Help! I Don't Know How To Be Without a Library.
From the Jackson County, Oregon web site, the final update for the night was posted just before midnight:
PRECINCTS COUNTED (OF 51) . . . . . . . . . . 51
REGISTERED VOTERS - TOTAL . . . . 110,952
BALLOTS CAST - TOTAL. . . . . . . . . . . . 58,588
VOTER TURNOUT - TOTAL . . . . . . . . . . 52.80%
15-75 Local Option Tax for Public Library Operations
JACKSON COUNTY
Yes . . . . . . . . . . . . 24,253 = 41.74%
No. . . . . . . . . . . . . 33,852 = 58.26%
Total. . . . . . . . . . . 58,105
We got the first half of the fifty-fifty requirement: The better than fifty percent turnout of registered voters. But for the second time in under a year, Jackson County, Oregon has said a resounding NO to a library funding levy.
It is going to take me a few hours, if not days to assimilate the understanding that I'll be without library resources for at least several more months.

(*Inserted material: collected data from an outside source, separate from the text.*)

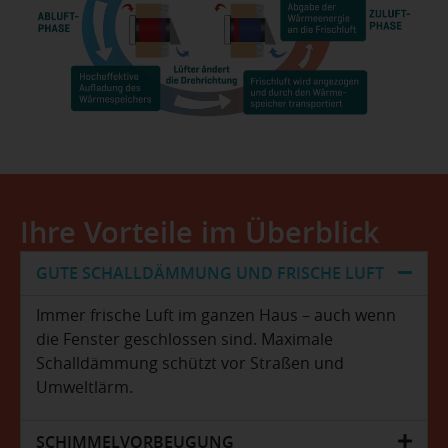
Ihre Vorteile im Überblick
GUTE SCHALLDÄMMUNG UND FRISCHE LUFT
Immer frische Luft im ganzen Haus – auch wenn
die Fenster geschlossen sind. Maximale
Schalldämmung schützt vor Straßen und
Umweltlärm.
SCHIMMELVORBEUGUNG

The earliest another measure can get on the ballot is September.
I don't know how to be without a library in my life!
My first memories of visiting the library are from the time my baby brother was still in a stroller. He was 22 months younger. So those memories go back to age three. I have very vivid memories of receiving my first library card at age five and then upgrading to a 13 year old's card with 'upstairs' privileges in the adult stacks. That was in Longview, Washington where I lived until I married just after my 21st birthday and since then I have lived and held cards in Oceanside, California,, Longview again, Jackson County, Oregon, Longview again, Sunnyvale, California and Jackson County again. During the late eighties I had a card with the Southern Oregon State College (now Southern Oregon University) in Ashland as well as the county card. In Longview in the late nineties I had a card with the Lower Columbia Community College as well as the city card.
Remind me again how I am supposed to do this. I know I worked out a plan and nothing has changed to alter its parameters, though there was a close call this past two weeks with the malware attack putting my laptop and relatively unhindered access to the Internet in jeopardy. Maybe I'll feel a bit better by tomorrow night, after I've had a chance to adjust to the let down of the slim hope I was holding onto; after I've had a chance to review my plan for how to live and continue my work for a time without library resources. It isn't a long-term plan though. If this is still going on a year from now I'll have to be reminded why I want to continue living in a community where vested interests are holding access to knowledge hostage and the majority of those who care enough to vote about it are A Ok with the idea.